Prévention des RPS et transformation des organisations

RPS et conduite du changement

Chez Ad’Solutions, nous observons régulièrement que les périodes de transformation sont parmi les plus exposées en matière de risques psychosociaux. Une restructuration, une fusion, une transition numérique, un changement de direction : autant d’événements qui, mal pilotés, deviennent des facteurs de risque puissants. La clé réside dans la qualité de l’accompagnement humain du changement : co-construction avec les équipes, communication transparente, temps d’adaptation réels, soutien managérial renforcé. Une transformation bien conduite peut même, dans certains cas, réduire les niveaux de tension préexistants.
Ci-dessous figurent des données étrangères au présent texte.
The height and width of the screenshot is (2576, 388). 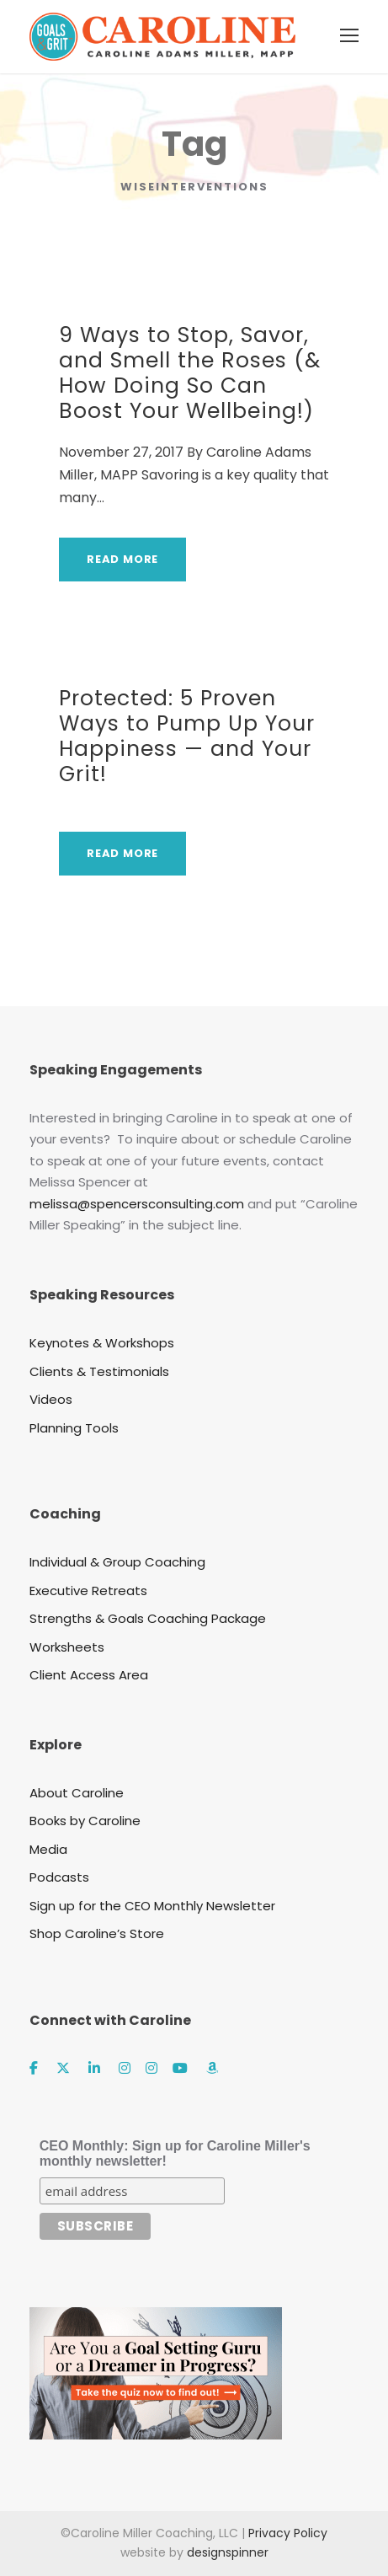 I want to click on 9 Ways to Stop, Savor, and Smell the Roses (& How Doing So Can Boost Your Wellbeing!), so click(x=190, y=373).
RPS et pratiques managériales

Le management occupe une place structurante dans la prévention des risques psychosociaux. Les managers de proximité sont à la fois les premiers exposés aux tensions de leurs équipes et les premiers leviers d’action pour les résoudre. Leur capacité à écouter, à reconnaître, à réguler les conflits, à donner du sens et à adapter la charge de travail aux capacités réelles de chacun se travaille, se forme et se soutient. Investir dans le développement des compétences managériales, c’est investir directement dans la santé des équipes et dans la performance durable de l’organisation.

RPS et organisation du travail

In fine, la prévention des risques psychosociaux renvoie toujours à la même question fondamentale : le travail, tel qu’il est organisé, est-il soutenable pour ceux qui le font ? Cette question de soutenabilité et de cohérence globale, entre les objectifs fixés, les ressources disponibles et les conditions réelles d’exercice, est au coeur de l’approche systémique qu’Ad’Solutions met en oeuvre auprès de ses clients. Il ne s’agit pas de rendre les gens « plus résistants » au stress, mais de construire des organisations dans lesquelles le travail bien fait est réellement possible.